My mother was watching “The Biggest Loser” the other night while I was exercising on the stationary bike. I remarked that it was hard for me to feel much sympathy for these grossly overweight people, much less give them a big pat on the back if and when they lost weight. After all, I said, isn’t that like giving someone a medal for ceasing to bang their head against a wall? I mean, it’s a good thing to lose weight, but aside from the rare thyroid condition or what have you, didn’t these people get fat in the first place because of ignorance and poor choices? Clearly, I wasn’t feeling much in the way of compassion for these people, and my mother got on me a bit, saying that not everybody is as disciplined as I am.
Now the first thing I thought to myself was “Shit — I’m always lamenting my LACK of discipline.” Then I really started to ponder about whether or not any of us really has a choice about such matters, whether or not we truly are responsible for our own misery and/or fulfillment. I’ve been operating on the premise that I, in fact, AM responsible for my own happiness, having seen time and again how I choose the dulling comfort of the status quo when faced with the possibility of deep personal change. So, naturally I assume most other adults choose a life of relative ignorance and suffer the consequences accordingly.
This way of thinking though, does let one off the hook when it comes to feeling compassion, which might be an indicator something is amiss. After all, isn’t compassion supposed to spring naturally and effortlessly from the state of spiritual wakefulness?
Anyway, later on I went upstairs and finished the book The Power of Now, by Eckhart Tolle, and came across the following:
It is misleading to say that somebody “chose” a dysfunctional relationship or any other negative situation in his or her life. Choice implies consciousness – a high degree of consciousness. Without it, you have no choice. Choice begins the moment you disidentify from the mind and its conditioned patterns, the moment you become present. Until you reach that point, you are unconscious, spiritually speaking. This means that you are compelled to think, feel, and act in certain ways according to the conditioning of your mind.
This makes a lot of sense to me, as did about ninety-nine percent of what Tolle had to say throughout the rest of the book.
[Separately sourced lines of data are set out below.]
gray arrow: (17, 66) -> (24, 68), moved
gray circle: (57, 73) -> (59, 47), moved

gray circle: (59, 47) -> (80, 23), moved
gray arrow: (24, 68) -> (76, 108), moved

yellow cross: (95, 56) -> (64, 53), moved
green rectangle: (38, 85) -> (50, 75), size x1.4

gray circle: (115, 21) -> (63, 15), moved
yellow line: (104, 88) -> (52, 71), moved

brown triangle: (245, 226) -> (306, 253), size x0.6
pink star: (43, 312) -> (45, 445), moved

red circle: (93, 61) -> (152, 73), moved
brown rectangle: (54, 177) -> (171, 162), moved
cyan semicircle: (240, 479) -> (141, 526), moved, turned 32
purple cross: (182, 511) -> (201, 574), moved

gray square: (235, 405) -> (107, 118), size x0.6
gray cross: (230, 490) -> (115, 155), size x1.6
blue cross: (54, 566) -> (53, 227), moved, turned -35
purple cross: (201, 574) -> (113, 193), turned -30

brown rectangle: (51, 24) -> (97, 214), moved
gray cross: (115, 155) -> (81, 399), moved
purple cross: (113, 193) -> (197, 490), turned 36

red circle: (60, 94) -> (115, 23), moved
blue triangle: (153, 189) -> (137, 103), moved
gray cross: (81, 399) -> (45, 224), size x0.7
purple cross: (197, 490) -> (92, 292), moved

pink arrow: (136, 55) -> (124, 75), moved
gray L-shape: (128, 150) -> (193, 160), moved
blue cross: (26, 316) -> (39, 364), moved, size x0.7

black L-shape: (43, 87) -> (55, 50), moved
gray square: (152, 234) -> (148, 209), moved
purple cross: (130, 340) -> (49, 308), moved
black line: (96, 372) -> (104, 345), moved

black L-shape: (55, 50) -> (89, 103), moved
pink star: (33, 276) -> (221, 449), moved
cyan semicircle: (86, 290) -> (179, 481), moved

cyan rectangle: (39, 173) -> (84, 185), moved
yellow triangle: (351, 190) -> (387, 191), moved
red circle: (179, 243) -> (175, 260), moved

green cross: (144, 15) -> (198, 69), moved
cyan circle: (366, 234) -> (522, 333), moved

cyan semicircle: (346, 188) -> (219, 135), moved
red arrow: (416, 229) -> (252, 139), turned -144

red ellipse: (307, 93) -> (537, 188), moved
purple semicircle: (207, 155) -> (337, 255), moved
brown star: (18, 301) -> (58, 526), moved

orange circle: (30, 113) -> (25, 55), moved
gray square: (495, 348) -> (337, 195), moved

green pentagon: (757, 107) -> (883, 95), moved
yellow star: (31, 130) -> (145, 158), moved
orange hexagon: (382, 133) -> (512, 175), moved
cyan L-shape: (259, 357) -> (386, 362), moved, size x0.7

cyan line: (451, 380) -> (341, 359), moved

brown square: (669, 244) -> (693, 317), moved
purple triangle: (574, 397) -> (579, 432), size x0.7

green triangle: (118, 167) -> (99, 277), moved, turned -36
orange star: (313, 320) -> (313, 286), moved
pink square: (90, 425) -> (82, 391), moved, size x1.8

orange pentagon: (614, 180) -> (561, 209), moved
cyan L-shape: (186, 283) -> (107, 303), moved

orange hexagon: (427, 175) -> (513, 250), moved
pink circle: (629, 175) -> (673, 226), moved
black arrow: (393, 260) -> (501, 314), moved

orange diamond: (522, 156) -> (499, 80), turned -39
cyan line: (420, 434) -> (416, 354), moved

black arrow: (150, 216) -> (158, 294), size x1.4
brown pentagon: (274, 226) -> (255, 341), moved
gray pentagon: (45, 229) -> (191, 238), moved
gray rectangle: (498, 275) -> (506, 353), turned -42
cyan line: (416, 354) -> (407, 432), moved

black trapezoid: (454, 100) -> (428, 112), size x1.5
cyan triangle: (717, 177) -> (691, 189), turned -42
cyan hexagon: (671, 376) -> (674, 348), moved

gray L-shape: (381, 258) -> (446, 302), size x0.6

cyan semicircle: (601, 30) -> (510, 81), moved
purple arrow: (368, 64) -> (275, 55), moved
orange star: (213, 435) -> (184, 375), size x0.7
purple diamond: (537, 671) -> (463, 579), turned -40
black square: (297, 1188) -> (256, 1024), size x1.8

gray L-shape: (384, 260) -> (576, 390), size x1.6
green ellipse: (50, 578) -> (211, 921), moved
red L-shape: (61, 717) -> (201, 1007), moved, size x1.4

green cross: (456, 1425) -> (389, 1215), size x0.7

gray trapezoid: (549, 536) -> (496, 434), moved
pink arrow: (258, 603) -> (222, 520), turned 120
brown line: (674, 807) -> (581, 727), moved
Apparently, Oprah liked the book as well, and her stamp of approval put the book in millions of hands. Basically, Tolle subscribes to the notion that the main barrier to spiritual enlightenment is our identification with the mind or ego. He advocates a practice of focusing awareness and attention on present moment experience, particularly the felt sense of the body, as a means of breaking our attachment to thought forms and thus realizing our true, transpersonal nature.
His basic view of enlightenment fits quite well with my own experience, and I appreciate his keen ability to express subtleties of spiritual inquiry in simple, direct language. In fact, he expresses his views in a pretty radical fashion, and it surprises me that so many people read his book. I wonder how many people really “bought” it. It struck me that if one REALLY believed what this guy was saying, the implications would be staggering in terms of how one goes about living one’s life. This certainly has been the case for me, although I’ve been struggling to integrate my transpersonal realizations into my daily life for many years now, long before I came across Tolle’s book.
For the most part, The Power of Now struck me as an articulate expression of what I already know to be true in my experience, at least as I understand it presently. However, I can’t endorse it a hundred percent. At times Tolle slips out of his clear, direct, experience-based language and makes bold, dogmatic metaphysical claims. For instance, he made reference to the Tibetan Book of the Dead and claimed one needed a certain degree of consciousness while dying in order to realize “conscious immortality,” or else be subject to “another round of birth and death.” This strikes me as nutty. How in the bloody hell does he know what happens at biological death? And he also equates women’s premenstrual tension with “the awakening of the collective female pain-body” — as if we’re just supposed to take his word for it. Again, this is kinda nutty, and would be quite enough for many to reject everything else he says. And that would be a shame.
I’ll close with another quote from the book that I dig. By “practicing surrender” Tolle is talking about accepting the present moment as it is, which means letting go of thought forms and becoming deeply present to the flow of experience as it felt in the body:
Until you practice surrender, the spiritual dimension is something you read about, talk about, get excited about, write books about, think about, believe in – or don’t, as the case may be. It makes no difference. Not until you surrender does it become a living reality in your life.